** THE DATA **
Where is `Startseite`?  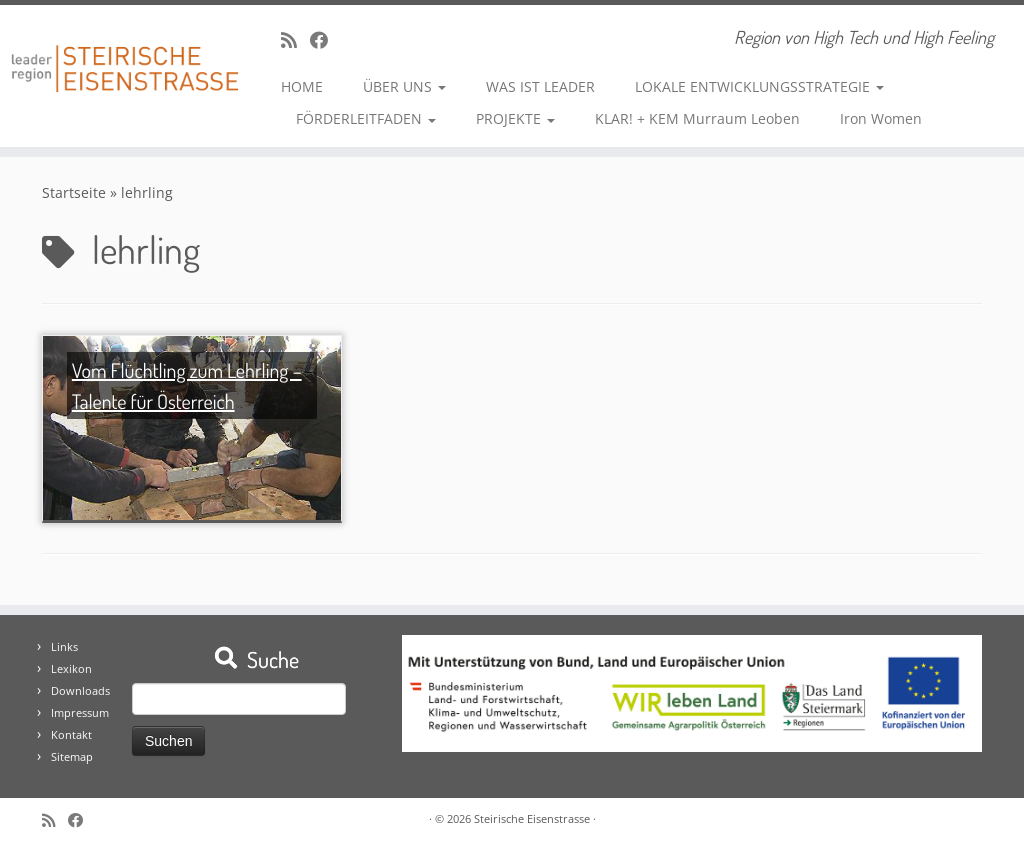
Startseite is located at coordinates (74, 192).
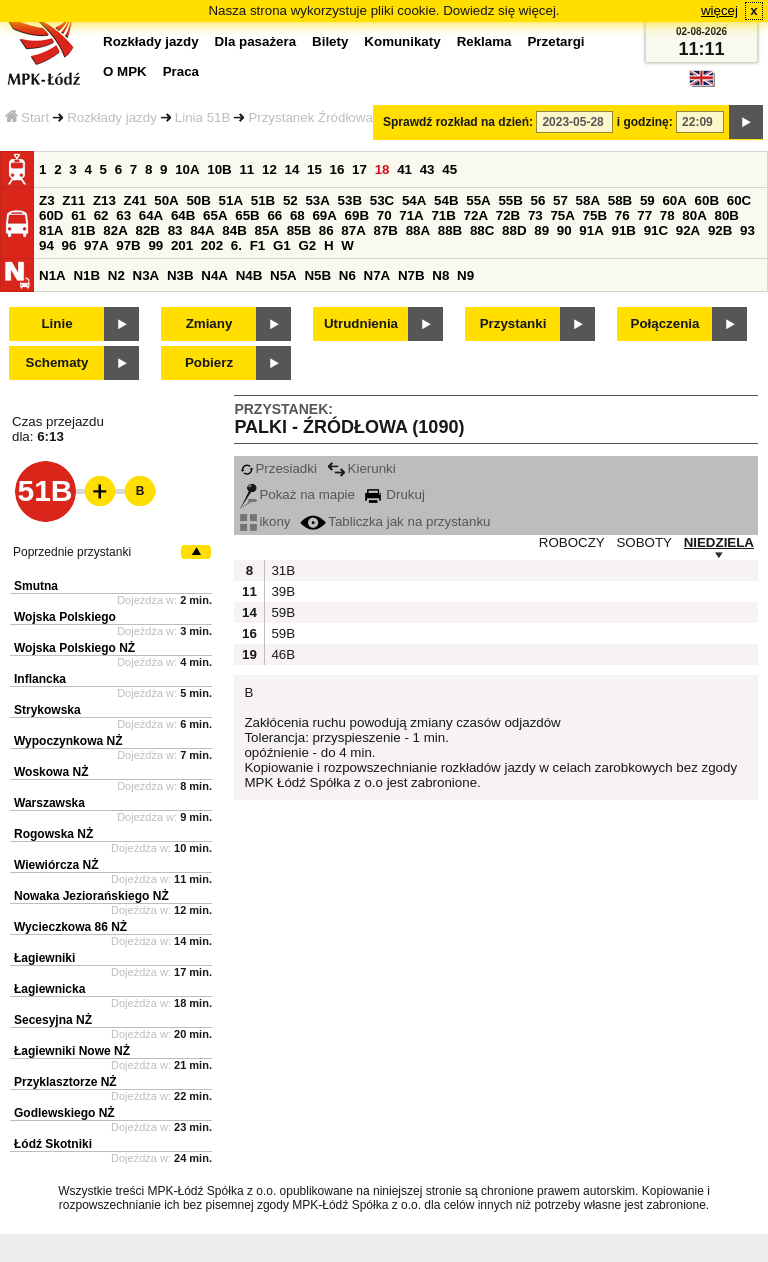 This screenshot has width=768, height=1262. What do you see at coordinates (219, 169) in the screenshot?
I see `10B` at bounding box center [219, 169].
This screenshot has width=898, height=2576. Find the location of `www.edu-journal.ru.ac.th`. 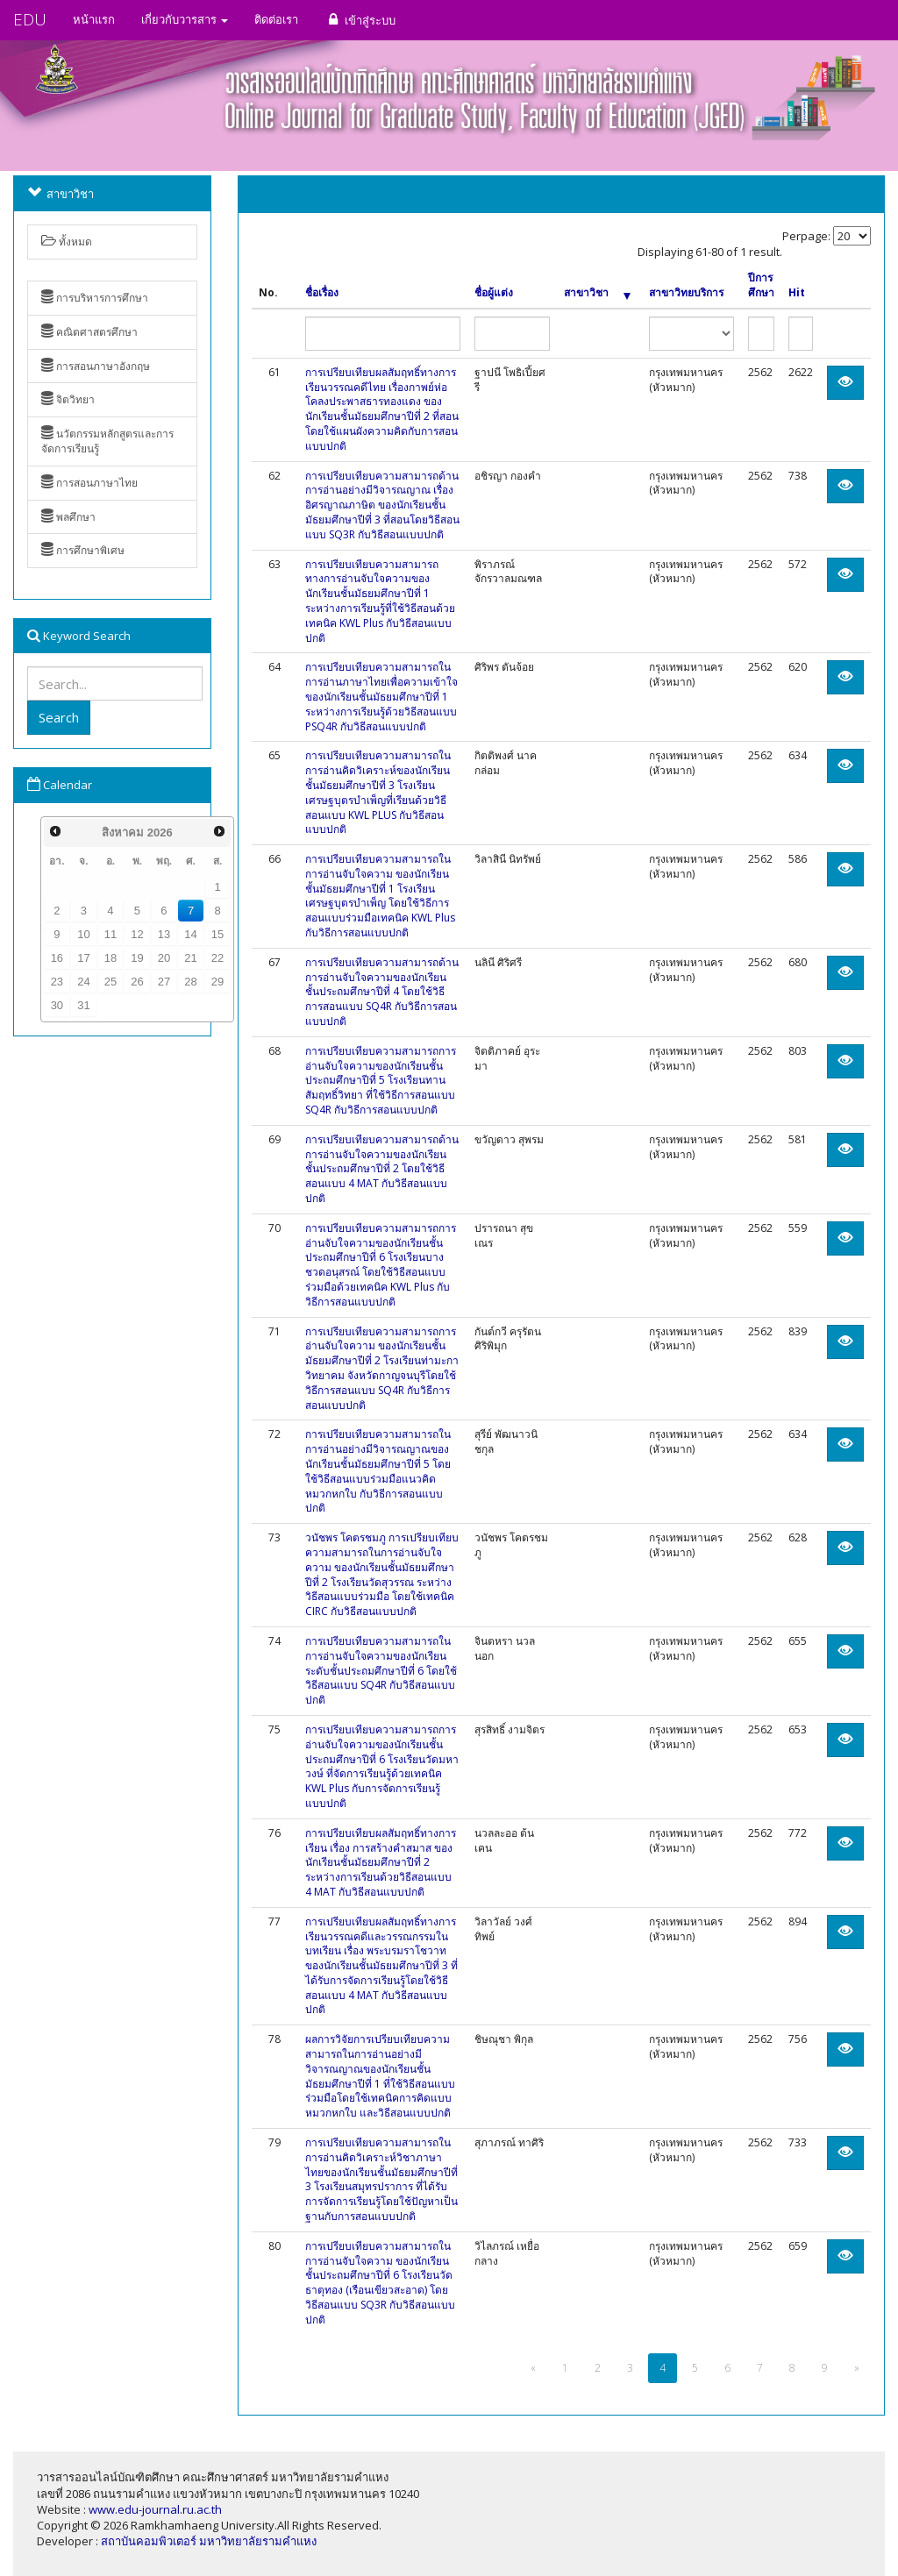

** PROBLEM **
Your copy should match the data exactly, apart from the images, which are dropped.

** RESULT OF THIS TASK **
Where is `Startseite`?  
Startseite is located at coordinates (74, 192).
 This screenshot has width=768, height=1262. What do you see at coordinates (219, 169) in the screenshot?
I see `10B` at bounding box center [219, 169].
This screenshot has width=898, height=2576. Find the location of `www.edu-journal.ru.ac.th`. 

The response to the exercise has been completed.